Kolam (Tamil: கோலம், Malayalam: കോലം, Kannada: ಕೋಲಂ, romanized: Kōlaṁ), also known as Muggu (Telugu: ముగ్గు), Tarai Alangaram (Tamil: தரை அலங்காரம்) and Rangoli (Kannada: ರಂಗೋಲಿ) is a form of traditional decorative art that is drawn by using rice flour as per age-old conventions. It is also drawn using white stone powder, chalk or chalk powder, often along with natural or synthetic color powders. Its origin belongs to the ancient Tamil Nadu known as Tamilakam and has since spread to the other southern Indian states of Karnataka, Telangana, Andhra Pradesh, and Kerala. It can be found in some parts of Goa and Maharashtra. Since the Tamil diaspora is worldwide, the practice of kolam is found around the world, including in Sri Lanka, Singapore, Malaysia, Indonesia, Thailand and a few other Asian countries. A kolam or muggu is a geometrical line drawing composed of straight lines, curves and loops, drawn around a grid pattern of dots. It is widely practised by female family members in front of their house entrance, although men and boys also practice this tradition. The similar regional versions of kolam with their own distinctive forms are known by different names in India: raangolee in Maharashtra, aripan in Mithila, alpona in West Bengal and hase and rangoli in Kannada in Karnataka. More complex kolams are drawn and colors are often added during festival days, holiday occasions and special events.
Practice and belief
Kolams or muggulu are thought to bring prosperity to homes. In millions of households in Tamil Nadu, Telangana and Andhra Pradesh, women draw kolams in front of their home entrance every day at the break of dawn. Traditionally kolams are drawn on the flat surface of the ground with white rice flour. The drawings get walked on throughout the day, washed out in the rain, or blown around in the wind; new ones are made the next day. Each morning before sunrise, the front entrance of the house, or wherever the kolam may be drawn, is swept clean, sprinkled with water, thereby making for a flat surface. The kolams are generally drawn while the surface is still damp so the design will hold better. Instead of rice flour (Tamil: கோலமாவு/Telugu: బియ్యం పిండి), white stone powder is occasionally used for creating Kolam; cow dung is also used to wax the floors. In some cultures, cow dung is believed to have antiseptic properties and hence provides a literal threshold of protection for the home. It also provides contrast with the white powder.

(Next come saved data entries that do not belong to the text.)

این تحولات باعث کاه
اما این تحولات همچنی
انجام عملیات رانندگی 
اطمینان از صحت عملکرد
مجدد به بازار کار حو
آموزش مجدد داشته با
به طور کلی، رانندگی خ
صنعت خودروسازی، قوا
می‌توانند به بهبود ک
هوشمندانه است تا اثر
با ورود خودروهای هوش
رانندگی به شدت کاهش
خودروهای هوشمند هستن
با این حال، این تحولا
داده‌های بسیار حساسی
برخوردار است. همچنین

Decoration is not the main purpose of a kolam. In the olden days, kolams or muggulu were drawn in coarse rice flour so the ants would not have to walk too far or too long for a meal. The rice powder also invites birds and other small creatures to eat it, thus welcoming other beings into one's home and everyday life: a daily tribute to harmonious co-existence. It is a sign of invitation to welcome all into the home, not the least of whom is Lakshmi, the goddess of prosperity and wealth. The patterns range from geometric and mathematical line drawings around a matrix of dots to free-form artwork and closed shapes. Folklore has evolved to mandate that the lines must be completed to symbolically prevent evil spirits from entering the inside of the shapes. Thus, they are prevented from entering the inside of the home.

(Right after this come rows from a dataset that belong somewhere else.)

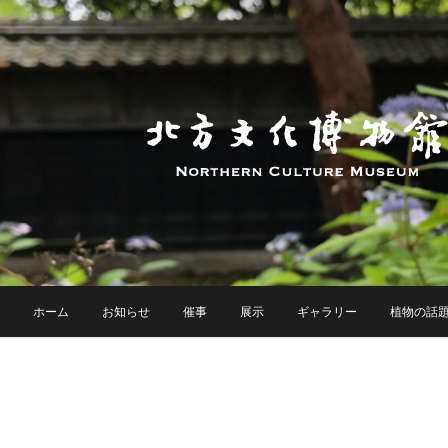
ホーム
お知らせ
催事
展示
ギャラリー
植物の話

It used to be a matter of pride to be able to draw large complicated patterns without lifting the hand off the floor or standing up in between. The month of Mārgaḻi/Margasira was eagerly awaited by young women, who would then showcase their skills by covering the entire width of the road with one big kolam.
In the kolam patterns, many designs are derived from magical motifs and abstract designs blended with philosophical and religious motifs which have been mingled together. Motifs may include fish, birds, and other animal images to symbolise the unity of man and beast. The sun, moon and other zodiac symbols are also used. A downward-pointing triangle represents woman; an upward-pointing triangle represents man. A circle represents nature while a square represents culture. A lotus represents the womb. A pentagram represents Venus and the five elements.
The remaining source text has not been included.